Dataset entries
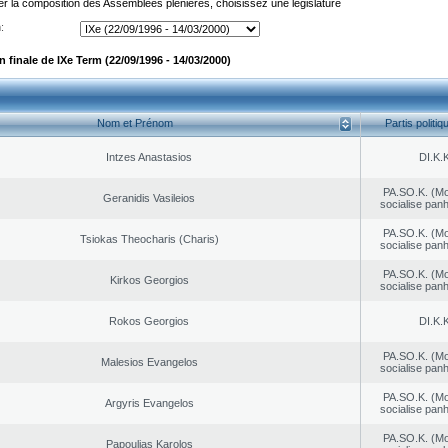
er la composition des Assemblées plénières, choisissez une législature
:
finale de IXe Term (22/09/1996 - 14/03/2000)
Nom et Prénom
Partis politiq
Intzes Anastasios
DI.K.K
PA.SO.K. (M
Geranidis Vasileios
socialise panh
PA.SO.K. (M
Tsiokas Theocharis (Charis)
socialise panh
PA.SO.K. (M
Kirkos Georgios
socialise panh
Rokos Georgios
DI.K.K
PA.SO.K. (M
Malesios Evangelos
socialise panh
PA.SO.K. (M
Argyris Evangelos
socialise panh
PA.SO.K. (M
Papoulias Karolos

Problem to work on
Would you print the material exactly once more, without any of its pictures?

Task result
er la composition des Assemblées plénières, choisissez une législature
:
finale de IXe Term (22/09/1996 - 14/03/2000)
Nom et Prénom
Partis politiq
Intzes Anastasios
DI.K.K
PA.SO.K. (M
Geranidis Vasileios
socialise panh
PA.SO.K. (M
Tsiokas Theocharis (Charis)
socialise panh
PA.SO.K. (M
Kirkos Georgios
socialise panh
Rokos Georgios
DI.K.K
PA.SO.K. (M
Malesios Evangelos
socialise panh
PA.SO.K. (M
Argyris Evangelos
socialise panh
PA.SO.K. (M
Papoulias Karolos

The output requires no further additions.